The private property rental market is booming, yet according to the latest research, landlords remain alarmingly ignorant when it comes to industry terminology. Studies revealed that just 24% of landlords know what ‘return on investment’ means, 26% know what ‘gross yield’ is and just 12% could identify what ‘gross profit’ means. To clear up the confusion, we’ve put together an explanation of some common property investment terminology that every landlord should know.
Return on investment – As a performance measure, ROI evaluates the efficiency of a properties money making potential. It is calculated by dividing the return of an investment by the cost of the investment.
Gross yield – This is the total income a property has generated, before the deduction of taxes and expenses. In the property market it is expressed as a percentage calculated by dividing the annual return on investment by the current value of the investment.
Gross Profit – The total revenue generated by the property, minus any taxes and expenses. This is ultimately the cash that landlords pocket.
Depreciation – This represents any lost value that may have accumulated over time. Landlords will often face depreciation during a property price slump.
Capital gain – When a property increases in value from the original purchase price, landlords enjoy a capital gain.
Equity – For landlords that have a mortgage, equity is the proportion of ownership they possess. For example, if a landlord owns a property worth £200,000 and have a mortgage of £120,000, they have 40% equity.
Cashflow positive – When the amount of cash coming in is greater than the amount of cash flowing out, this is referred to as cashflow positive. It’s a great place for landlords to be in!

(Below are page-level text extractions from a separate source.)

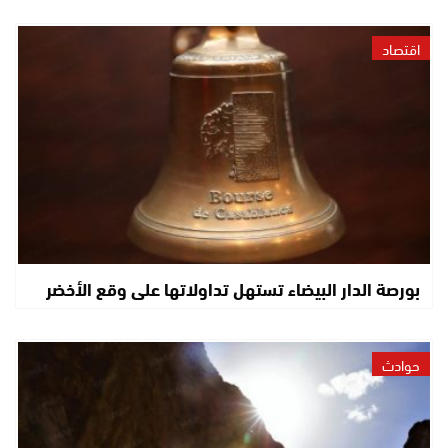
اقتصاد
بورصة الدار البيضاء تستهل تداولاتها على وقع الأخضر
حوادث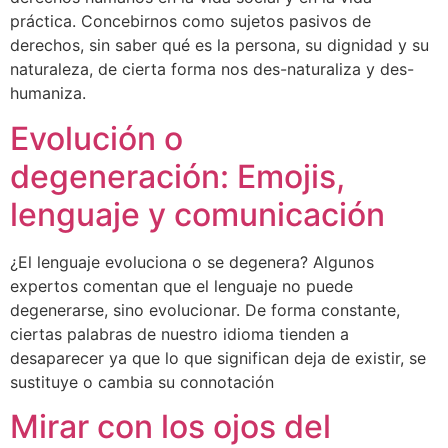
práctica. Concebirnos como sujetos pasivos de
derechos, sin saber qué es la persona, su dignidad y su
naturaleza, de cierta forma nos des-naturaliza y des-
humaniza.
Evolución o
degeneración: Emojis,
lenguaje y comunicación
¿El lenguaje evoluciona o se degenera? Algunos
expertos comentan que el lenguaje no puede
degenerarse, sino evolucionar. De forma constante,
ciertas palabras de nuestro idioma tienden a
desaparecer ya que lo que significan deja de existir, se
sustituye o cambia su connotación
Mirar con los ojos del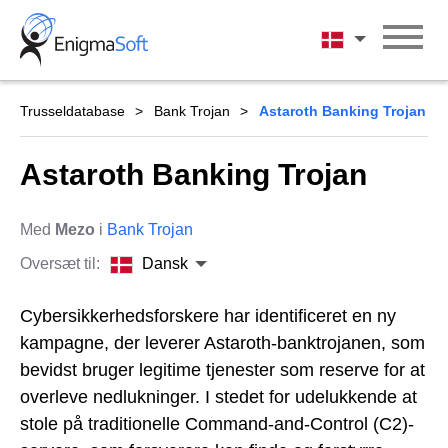
Skip
to
Dansk
content
Trusseldatabase
Bank Trojan
Astaroth Banking Trojan
Astaroth Banking Trojan
Med
Mezo
i
Bank Trojan
Oversæt til:
Dansk
Cybersikkerhedsforskere har identificeret en ny
kampagne, der leverer Astaroth-banktrojanen, som
bevidst bruger legitime tjenester som reserve for at
overleve nedlukninger. I stedet for udelukkende at
stole på traditionelle Command-and-Control (C2)-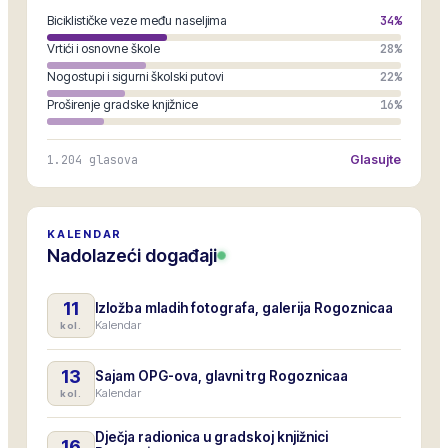
Biciklističke veze među naseljima
34
%
Vrtići i osnovne škole
28
%
Nogostupi i sigurni školski putovi
22
%
Proširenje gradske knjižnice
16
%
1.204
glasova
Glasujte
KALENDAR
Nadolazeći događaji
11
Izložba mladih fotografa, galerija Rogoznicaa
Kalendar
kol.
13
Sajam OPG-ova, glavni trg Rogoznicaa
Kalendar
kol.
Dječja radionica u gradskoj knjižnici
16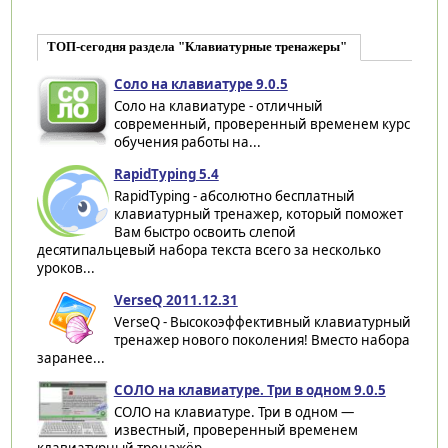
ТОП-сегодня раздела "Клавиатурные тренажеры"
Соло на клавиатуре 9.0.5
Соло на клавиатуре - отличный
современный, проверенный временем курс
обучения работы на...
RapidTyping 5.4
RapidTyping - абсолютно бесплатный
клавиатурный тренажер, который поможет
Вам быстро освоить слепой
десятипальцевый набора текста всего за несколько
уроков...
VerseQ 2011.12.31
VerseQ - Высокоэффективный клавиатурный
тренажер нового поколения! Вместо набора
заранее...
СОЛО на клавиатуре. Три в одном 9.0.5
СОЛО на клавиатуре. Три в одном —
известный, проверенный временем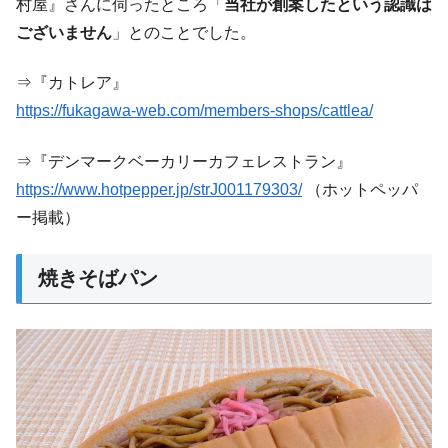
村屋』さんに伺ったところ「
当社が創案したという認識は
ございません
」とのことでした。
⇒『カトレア』
https://fukagawa-web.com/members-shops/cattlea/
⇒『デンマークベーカリーカフェレストラン』
https://www.hotpepper.jp/strJ001179303/
（ホットペッパ
ー掲載）
焼きそばパン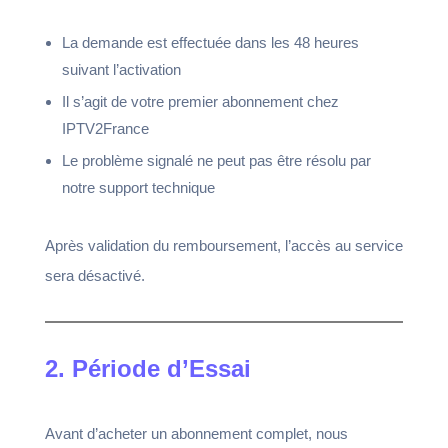
La demande est effectuée dans les 48 heures
suivant l’activation
Il s’agit de votre premier abonnement chez
IPTV2France
Le problème signalé ne peut pas être résolu par
notre support technique
Après validation du remboursement, l’accès au service
sera désactivé.
2. Période d’Essai
Avant d’acheter un abonnement complet, nous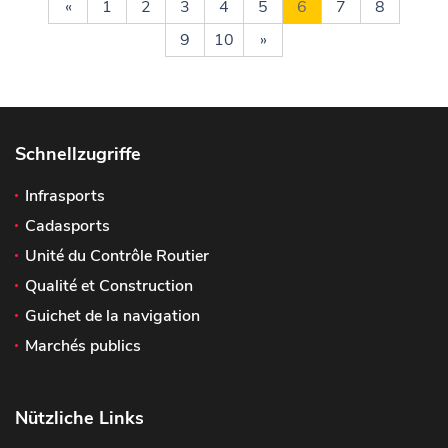
«
1
2
3
4
5
6
7
8
9
10
»
Schnellzugriffe
Infrasports
Cadasports
Unité du Contrôle Routier
Qualité et Construction
Guichet de la navigation
Marchés publics
Nützliche Links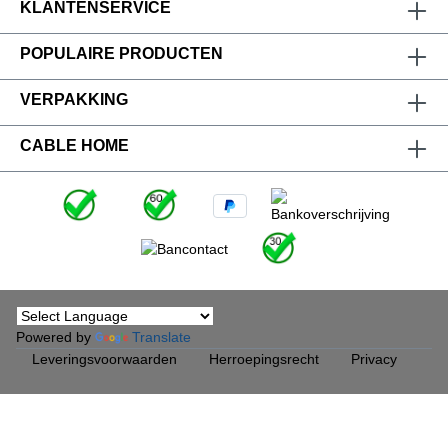
KLANTENSERVICE
POPULAIRE PRODUCTEN
VERPAKKING
CABLE HOME
Powered by
Translate
Leveringsvoorwaarden
Herroepingsrecht
Privacy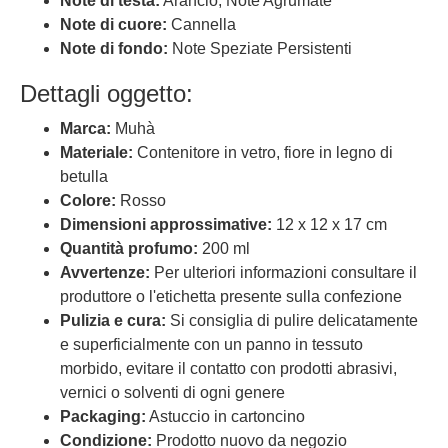
Note di testa:
Arancio, Note Agrumate
Note di cuore:
Cannella
Note di fondo:
Note Speziate Persistenti
Dettagli oggetto:
Marca:
Muhà
Materiale:
Contenitore in vetro, fiore in legno di
betulla
Colore:
Rosso
Dimensioni approssimative:
12 x 12 x 17 cm
Quantità profumo:
200 ml
Avvertenze:
Per ulteriori informazioni consultare il
produttore o l'etichetta presente sulla confezione
Pulizia e cura:
Si consiglia di pulire delicatamente
e superficialmente con un panno in tessuto
morbido, evitare il contatto con prodotti abrasivi,
vernici o solventi di ogni genere
Packaging:
Astuccio in cartoncino
Condizione:
Prodotto nuovo da negozio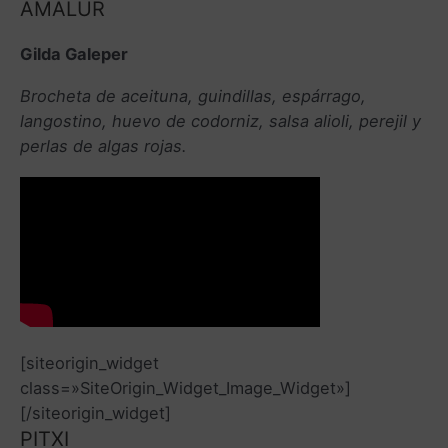
AMALUR
Gilda Galeper
Brocheta de aceituna, guindillas, espárrago,
langostino, huevo de codorniz, salsa alioli, perejil y
perlas de algas rojas.
[siteorigin_widget
class=»SiteOrigin_Widget_Image_Widget»]
[/siteorigin_widget]
PITXI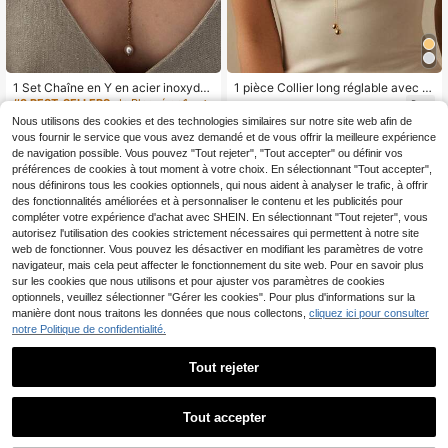
1 Set Chaîne en Y en acier inoxyda
1 pièce Collier long réglable avec p
ble argenté avec strass, double D+
endentif perle ronde en acier inoxyd
#3 BEST-SELLERS
de Plaqué or 18 carats Ensembles de colliers pour
3
,45€
2 perles+diamant nu, goutte d'eau,
able plaqué or 18 carats, design min
Nous utilisons des cookies et des technologies similaires sur notre site web afin de
4
croix plate, perle double D, croix pla
imaliste à la mode, convient pour un
Dès
,59€
vous fournir le service que vous avez demandé et de vous offrir la meilleure expérience
te en Y
port quotidien
de navigation possible. Vous pouvez "Tout rejeter", "Tout accepter" ou définir vos
préférences de cookies à tout moment à votre choix. En sélectionnant "Tout accepter",
nous définirons tous les cookies optionnels, qui nous aident à analyser le trafic, à offrir
des fonctionnalités améliorées et à personnaliser le contenu et les publicités pour
compléter votre expérience d'achat avec SHEIN. En sélectionnant "Tout rejeter", vous
autorisez l'utilisation des cookies strictement nécessaires qui permettent à notre site
web de fonctionner. Vous pouvez les désactiver en modifiant les paramètres de votre
navigateur, mais cela peut affecter le fonctionnement du site web. Pour en savoir plus
sur les cookies que nous utilisons et pour ajuster vos paramètres de cookies
optionnels, veuillez sélectionner "Gérer les cookies". Pour plus d'informations sur la
manière dont nous traitons les données que nous collectons,
cliquez ici pour consulter
notre Politique de confidentialité.
Tout rejeter
5
Tout accepter
1 pièce Collier long en acier inoxyd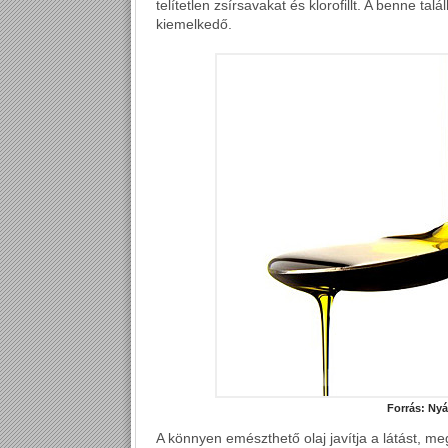
telítetlen zsírsavakat és klorofillt. A benne tal
kiemelkedő.
Forrás:
Nyá
A könnyen emészthető olaj javítja a látást, me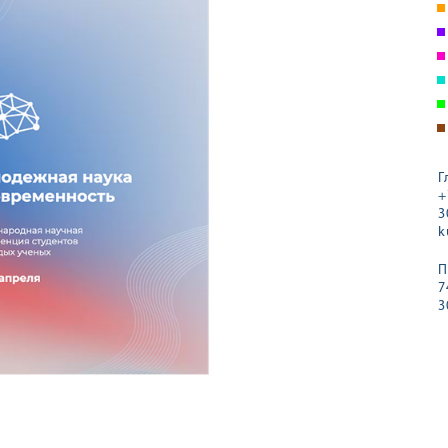
Г
+
3
k
П
7
3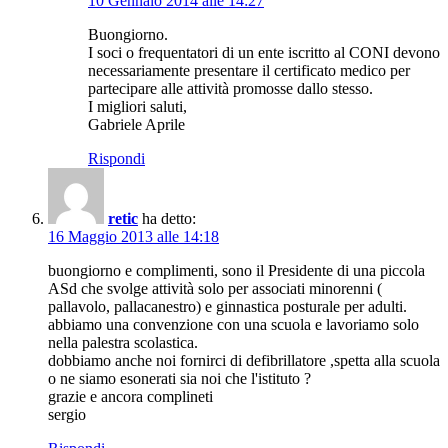
10 Gennaio 2014 alle 14:27
Buongiorno.
I soci o frequentatori di un ente iscritto al CONI devono
necessariamente presentare il certificato medico per
partecipare alle attività promosse dallo stesso.
I migliori saluti,
Gabriele Aprile
Rispondi
retic
ha detto:
16 Maggio 2013 alle 14:18
buongiorno e complimenti, sono il Presidente di una piccola
ASd che svolge attività solo per associati minorenni (
pallavolo, pallacanestro) e ginnastica posturale per adulti.
abbiamo una convenzione con una scuola e lavoriamo solo
nella palestra scolastica.
dobbiamo anche noi fornirci di defibrillatore ,spetta alla scuola
o ne siamo esonerati sia noi che l'istituto ?
grazie e ancora complineti
sergio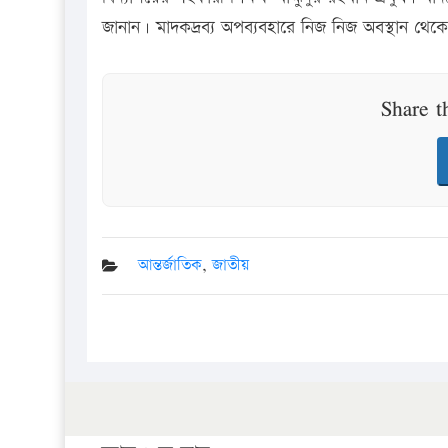
জানান। মাদকদ্রব্য অপব্যবহারে নিজ নিজ অবস্থান থেকে 
Share t
আন্তর্জাতিক
,
জাতীয়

Landlords insurance – This refers to the insurance policy that protects a landlords investment from unexpected incidents. This could be anything from tenant arrears and vandalism to burst pipes and flood damage. A popular way for landlords to secure the cheapest deals is to visit quote compare websites.
Stamp Duty – When purchasing a property valued at over £125,000 landlords must pay stamp duty. This is a government tax that all property buyers must pay.
Buy-to-let insurance – When landlords purchase a property with the intention of leasing it out straight away, they’ll need to take out a buy-to-let specific insurance policy. Without the right cover landlords risk fines or invalidated insurance.